By Kevin Paquet
Disney’s princess movies are, in many ways, a trick of time dilation. Despite the ubiquity of princess-branded products in toy aisles across America, Disney only made three “princess” movies in its first 60 years of animation: “Snow White” (1937), “Cinderella” (1950) and “Sleeping Beauty” (1957). You’d be forgiven for forgetting that, since Disney abruptly changed focus and made eight more of them between 1989 and 2012 (if you count Pixar’s “Brave,” which Disney does). Disney is all about tradition, even if they have to engineer it retroactively.
The merchandising has been so prevalent that I felt a certain cynicism when I heard that “Frozen,” their latest creation, had two princesses. Disney has always made such a big deal of old-fashioned values that it almost reflexively prompts the idea that they have old-fashioned vices as well. It was hard not to imagine dollar signs popping up in somebody’s eyes over the idea of two princesses – and that may have well been the case. But, fortunately, it doesn’t feel that way when watching the movie itself.

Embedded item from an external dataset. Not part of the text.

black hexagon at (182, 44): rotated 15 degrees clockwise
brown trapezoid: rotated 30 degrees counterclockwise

Anna (voiced by Kristen Bell) and Elsa (Idina Menzel) are sisters and princesses of the northern kingdom of Arendelle. Elsa has the ability to make snow and ice appear at will, and at the beginning of the film the princesses are children at play in their castle’s cavernous ballroom. After Elsa accidentally hits Anna in the head with a blast of ice magic, their parents, the king and queen, go to the mountains to get help from the trolls.

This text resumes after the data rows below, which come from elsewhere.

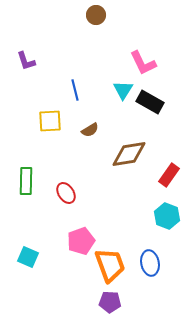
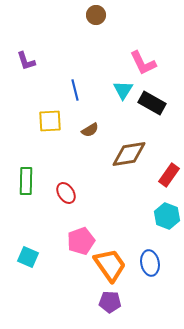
black rectangle: moved 2 px right, 1 px down
orange trapezoid: rotated 15 degrees counterclockwise
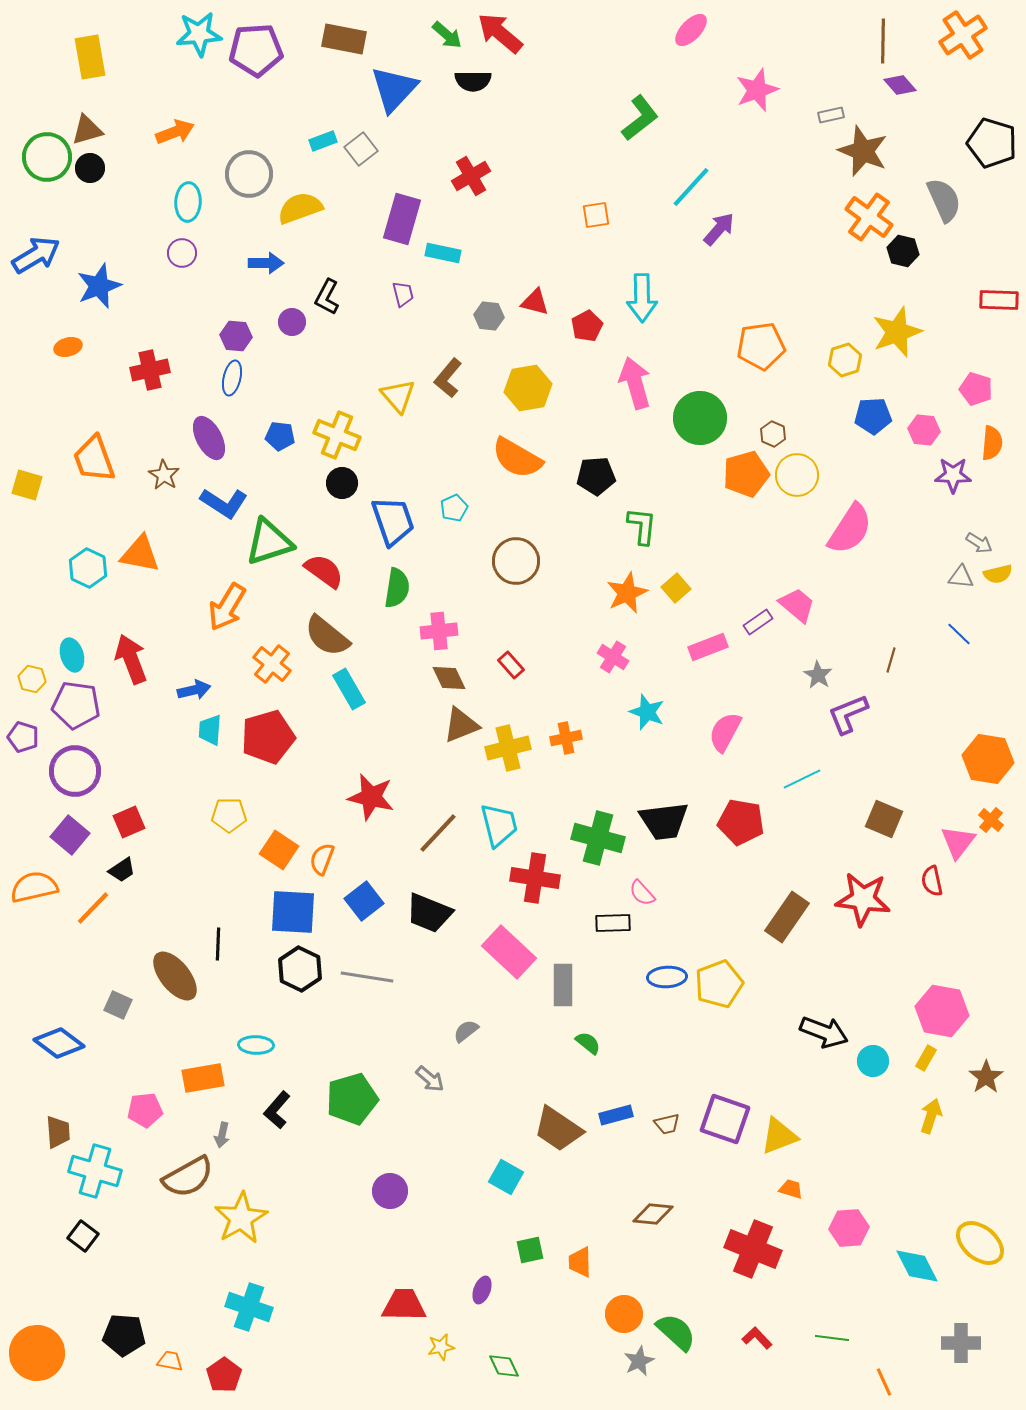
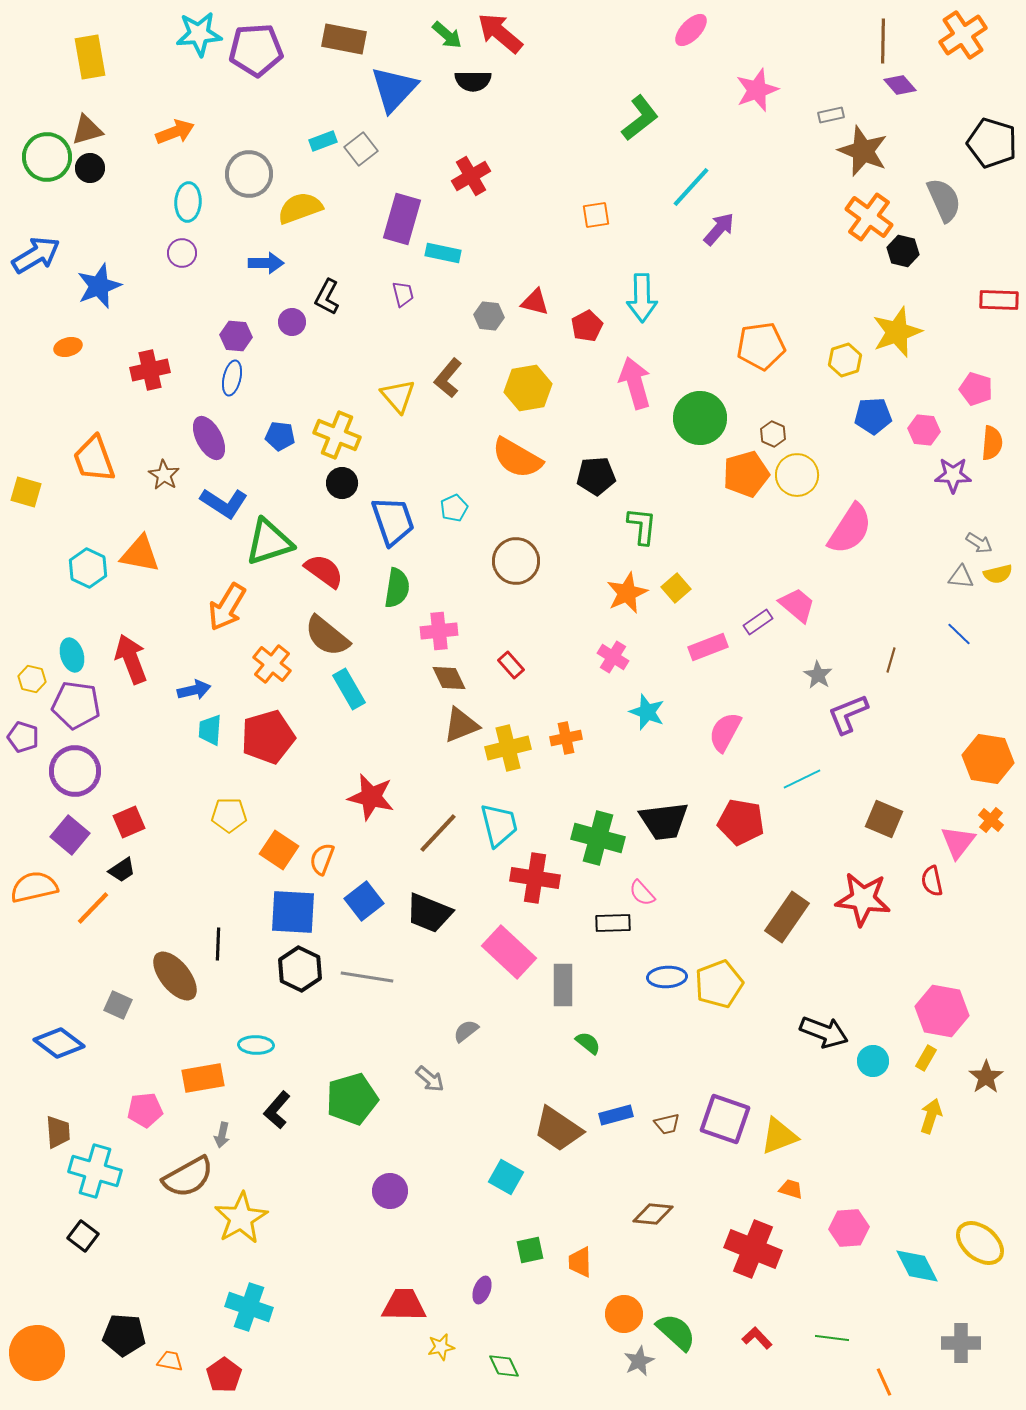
yellow square at (27, 485): moved 1 px left, 7 px down
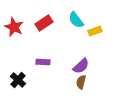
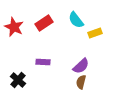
yellow rectangle: moved 2 px down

The trolls heal Anna, but it’s decided that Elsa’s magic is better kept a secret. Anna’s memories are changed to remove her knowledge of Elsa’s memories, and Elsa is given gloves to wear at all times. She becomes withdrawn, and after the king and queen die in a shipwreck, the two sisters live almost completely separate lives.

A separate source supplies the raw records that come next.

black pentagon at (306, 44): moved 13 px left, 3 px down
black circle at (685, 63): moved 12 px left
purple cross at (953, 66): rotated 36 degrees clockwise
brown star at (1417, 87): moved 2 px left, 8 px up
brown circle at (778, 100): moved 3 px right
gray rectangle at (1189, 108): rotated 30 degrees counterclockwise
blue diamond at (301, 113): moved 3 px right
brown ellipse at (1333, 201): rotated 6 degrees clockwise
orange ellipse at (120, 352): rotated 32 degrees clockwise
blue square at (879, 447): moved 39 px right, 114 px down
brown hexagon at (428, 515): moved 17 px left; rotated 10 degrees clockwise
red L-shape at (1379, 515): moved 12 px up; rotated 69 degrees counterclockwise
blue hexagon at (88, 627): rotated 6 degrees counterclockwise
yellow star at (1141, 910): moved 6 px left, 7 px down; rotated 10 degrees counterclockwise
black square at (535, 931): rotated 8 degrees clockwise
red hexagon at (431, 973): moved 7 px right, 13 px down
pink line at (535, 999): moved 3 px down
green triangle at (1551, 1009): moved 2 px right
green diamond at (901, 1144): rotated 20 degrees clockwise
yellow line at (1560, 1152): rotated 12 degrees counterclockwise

The story proper opens on the day Elsa comes of age and is crowned queen. She approaches the event with great trepidation, but Anna is giddy with excitement over the prospect of being able to meet people. She hits things off quickly when she runs into Prince Hans of the Southern Isles (Santino Fontana), who is visiting for the coronation. The two spend the whole day together, and by evening Hans asks Anna to marry him – to which she gleefully says yes.
Elsa is much less pleased when the two bring the news to her, and has a panic attack that unleashes her powers, causing winter in the middle of July. She flees to the mountains, prompting Anna to give chase.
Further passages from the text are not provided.